Just at a train station now and all the ticket machines have the BSOD.

Strangely all the platform gates are still closed but as soon as you speak to the person on the gateline they just let you through…

l33t · 19 July 2024 22:04

One thing to note, this happened to linux causing crashing and being left unable to boot, it just affected the much much smaller amount of linux customers on 2 distros:

Scary how its not just Windows that has been taken down by their bad updates.

lionflower · 20 July 2024 08:42

Definitely my experience too. I would say windows server is still the standard for most businesses.

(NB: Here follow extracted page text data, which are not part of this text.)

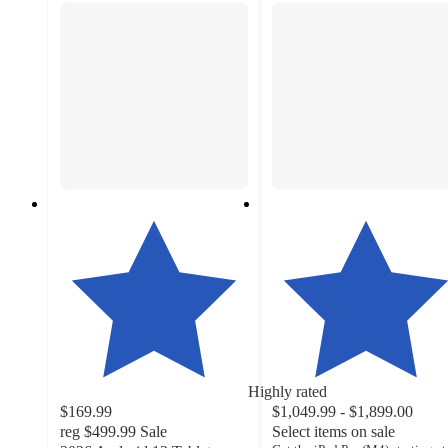
Highly rated
$169.99
$1,049.99 - $1,899.00
reg
$499.99
Sale
Select items on sale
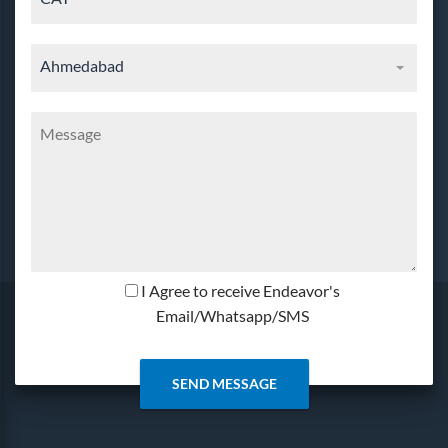
Ahmedabad
I Agree to receive Endeavor's
Email/Whatsapp/SMS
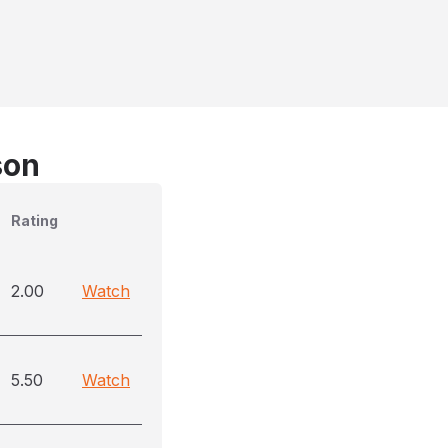
son
Rating
2.00
Watch
5.50
Watch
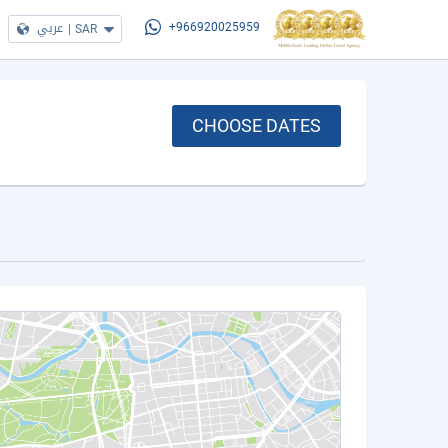
عربي
|
SAR
+966920025959
CHOOSE DATES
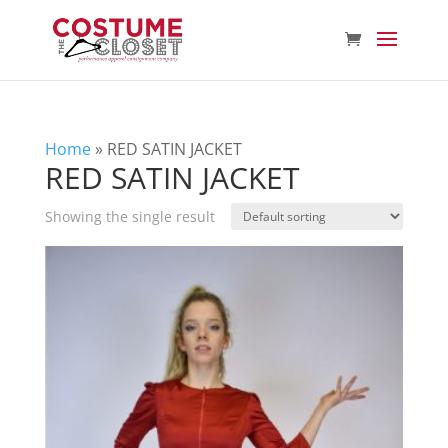
Home
»
RED SATIN JACKET
RED SATIN JACKET
Showing the single result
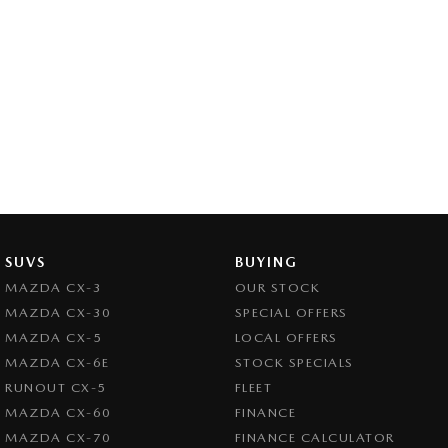
SUVS
BUYING
MAZDA CX-3
OUR STOCK
MAZDA CX-30
SPECIAL OFFERS
MAZDA CX-5
LOCAL OFFERS
MAZDA CX-6E
STOCK SPECIALS
RUNOUT CX-5
FLEET
MAZDA CX-60
FINANCE
MAZDA CX-70
FINANCE CALCULATOR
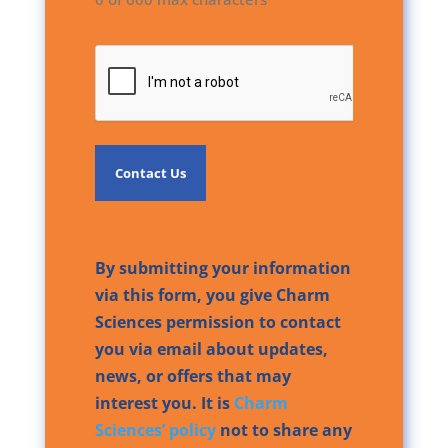
CAPTCHA
By submitting your information
via this form, you give Charm
Sciences permission to contact
you via email about updates,
news, or offers that may
interest you. It is
Charm
Sciences’ policy
not to share any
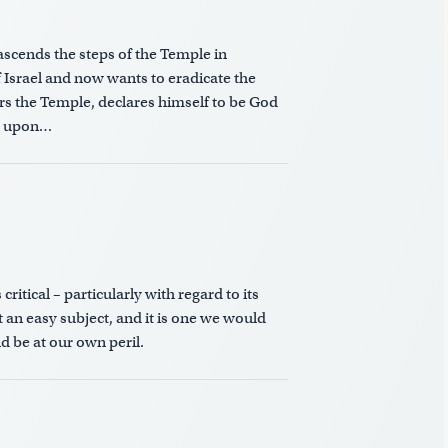
scends the steps of the Temple in
 Israel and now wants to eradicate the
rs the Temple, declares himself to be God
ig upon…
itical – particularly with regard to its
 an easy subject, and it is one we would
d be at our own peril.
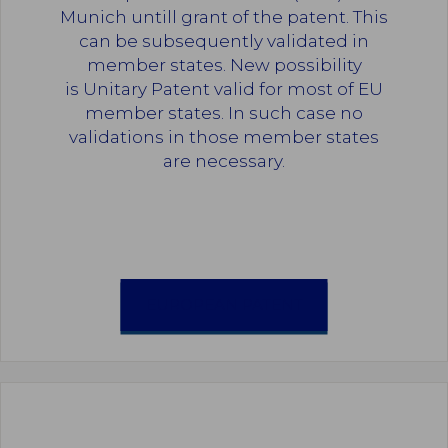
Munich untill grant of the patent. This
can be subsequently validated in
member states. New possibility
is Unitary Patent valid for most of EU
member states. In such case no
validations in those member states
are necessary.
EUROPEAN PATENT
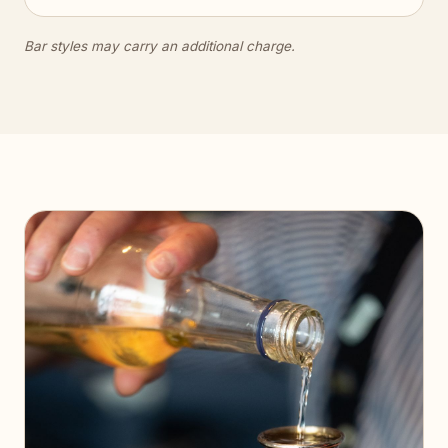
Bar styles may carry an additional charge.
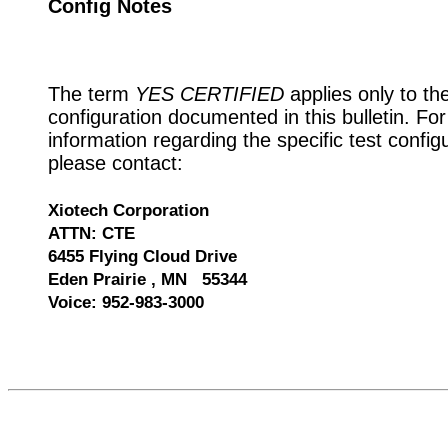
Config Notes
The term
YES CERTIFIED
applies only to th
configuration documented in this bulletin. Fo
information regarding the specific test config
please contact:
Xiotech Corporation
ATTN: CTE
6455 Flying Cloud Drive
Eden Prairie , MN 55344
Voice: 952-983-3000
535543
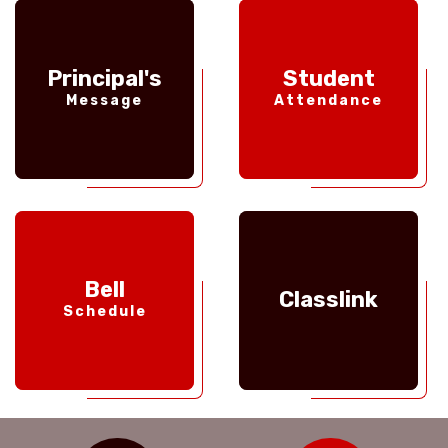
Principal's
Student
Message
Attendance
Bell
Classlink
Schedule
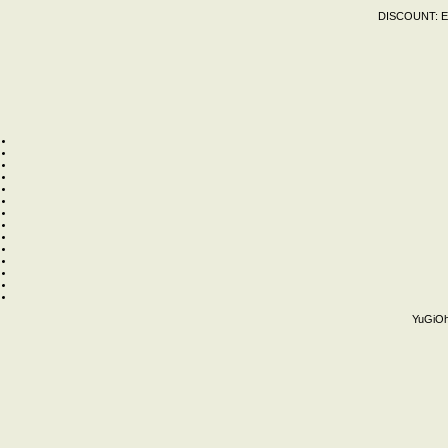
DISCOUNT:
E
YuGiOh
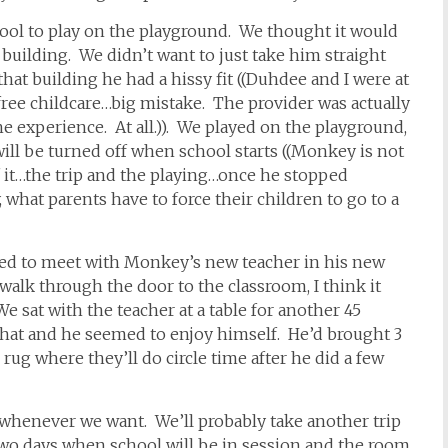
ool to play on the playground. We thought it would
building. We didn’t want to just take him straight
hat building he had a hissy fit ((Duhdee and I were at
ree childcare…big mistake. The provider was actually
e experience. At all.)). We played on the playground,
will be turned off when school starts ((Monkey is not
l of it…the trip and the playing…once he stopped
 what parents have to force their children to go to a
ded to meet with Monkey’s new teacher in his new
o walk through the door to the classroom, I think it
 sat with the teacher at a table for another 45
that and he seemed to enjoy himself. He’d brought 3
ug where they’ll do circle time after he did a few
whenever we want. We’ll probably take another trip
two days when school will be in session and the room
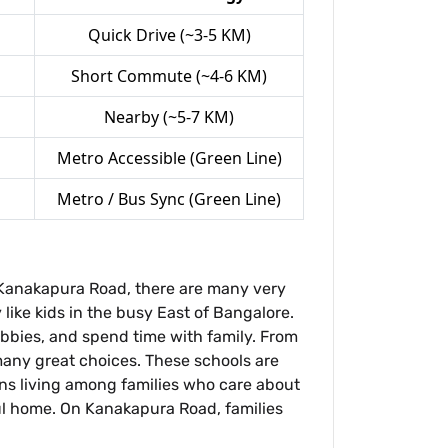
Quick Drive (~3-5 KM)
Short Commute (~4-6 KM)
Nearby (~5-7 KM)
Metro Accessible (Green Line)
Metro / Bus Sync (Green Line)
n Kanakapura Road, there are many very
like kids in the busy East of Bangalore.
obbies, and spend time with family. From
many great choices. These schools are
eans living among families who care about
ful home. On Kanakapura Road, families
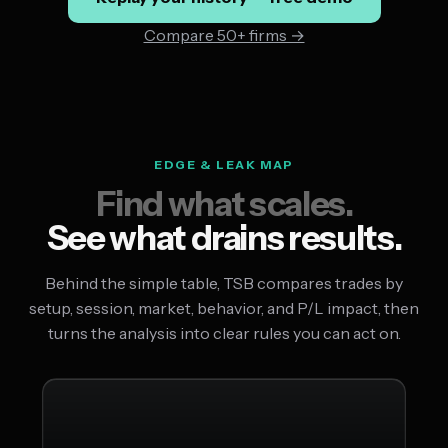
Compare 50+ firms →
EDGE & LEAK MAP
Find what scales.
See what drains results.
Behind the simple table, TSB compares trades by
setup, session, market, behavior, and P/L impact, then
turns the analysis into clear rules you can act on.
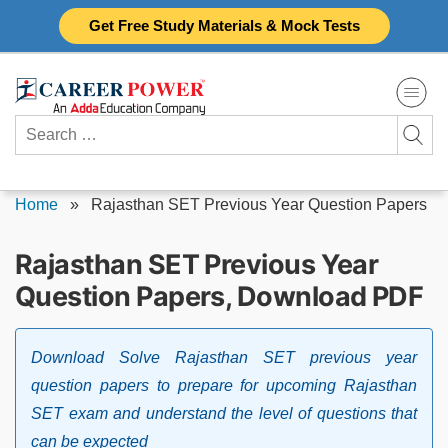
Skip
Get Free Study Materials & Mock Tests
to
content
Search
for:
Home
»
Rajasthan SET Previous Year Question Papers
Rajasthan SET Previous Year
Question Papers, Download PDF
Download Solve Rajasthan SET previous year
question papers to prepare for upcoming Rajasthan
SET exam and understand the level of questions that
can be expected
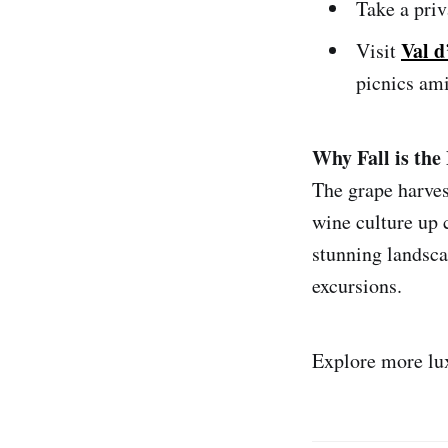
Take a priv
Val d
Visit
picnics ami
Why Fall is the 
The grape harves
wine culture up 
stunning landsca
excursions.
Explore more lu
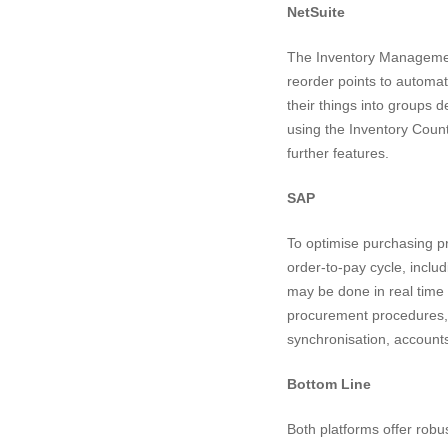
NetSuite
The Inventory Management 
reorder points to automat
their things into groups 
using the Inventory Count 
further features.
SAP
To optimise purchasing p
order-to-pay cycle, includ
may be done in real time 
procurement procedures,
synchronisation, accounts
Bottom Line
Both platforms offer robu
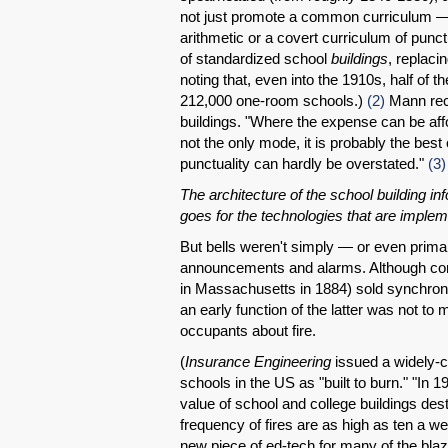
not just promote a common curriculum — an
arithmetic or a covert curriculum of punct
of standardized school
buildings
, replaci
noting that, even into the 1910s, half of 
212,000 one-room schools.)
(2)
Mann reco
buildings. "Where the expense can be affo
not the only mode, it is probably the best
punctuality can hardly be overstated."
(3)
The architecture of the school building 
goes for the technologies that are imple
But bells weren't simply — or even prim
announcements and alarms. Although com
in Massachusetts in 1884) sold synchroni
an early function of the latter was not to
occupants about fire.
(
Insurance Engineering
issued a widely-c
schools in the US as "built to burn." "In 19
value of school and college buildings des
frequency of fires are as high as ten a we
new piece of ed-tech for many of the blaze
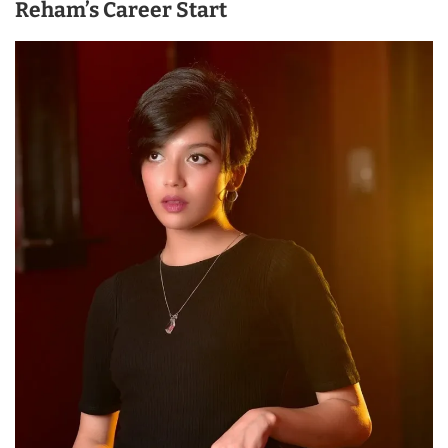
Reham’s Career Start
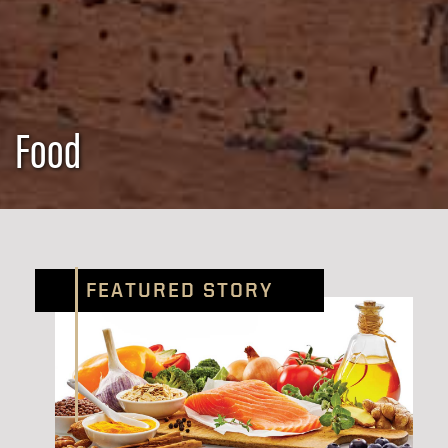
Food
FEATURED STORY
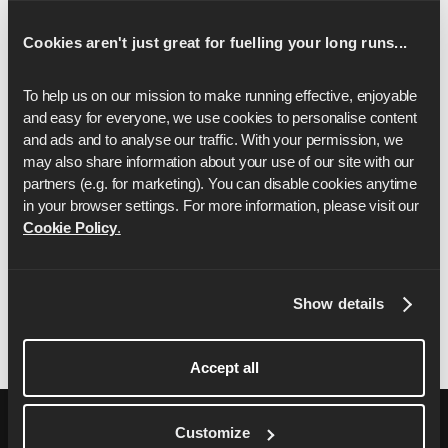
In the event of any fault, mistake,
Cookies aren't just great for fuelling your long runs...
misunderstanding or dispute concerning the
operation of any part of the Ambassador
To help us on our mission to make running effective, enjoyable 
Giveaway, the decision of Runna shall be final.
and easy for everyone, we use cookies to personalise content 
Runna will use your personal data to administer
and ads and to analyse our traffic. With your permission, we 
the competition and in accordance with our
may also share information about your use of our site with our 
Privacy Policy, which you can find
here
.
partners (e.g. for marketing). You can disable cookies anytime 
in your browser settings. For more information, please visit our 
These terms and conditions shall be governed by
Cookie Policy
.
and construed in accordance with the laws of
England and you agree to submit to the exclusive
jurisdiction of the courts in England.
Show details
Accept all
Customize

mastercardnevervisa · 20 July 2024 08:47

I would say that the biggest issue with the Blue Screen of 2024 is that it has to be removed manually. It’s reportedly effected between 500M to 600M Devices. That’s gonna take alot of work

coffeemadman · 20 July 2024 09:47

I love that National Lottery is having issues today, like they felt left out yesterday and decided to update just to join in

projectfortytwo · 20 July 2024 10:06

A lot easier than it used to be, now that most will have phones with cameras and instant messaging.

jonj1 · 20 July 2024 11:19

I was having constant Visa card declines last night which seems to be consistent with Visa down? Current problems and outages | Downdetector

Mastercard and Amex worked fine

JIMMWX · 20 July 2024 11:22

I might be wrong on this, but in this instance if they’re in a fully managed world (InTune etc) wouldn’t the better option be to mass rebuild the machines remotely?

Probably quicker than trying to remote on or ship and replace?

Granted that might not be possible and I’d imagine in that case your second option is probably the least painful.

JIMMWX · 20 July 2024 15:37

Fair enough. I’m technical, but not that technical to know the answer to this one.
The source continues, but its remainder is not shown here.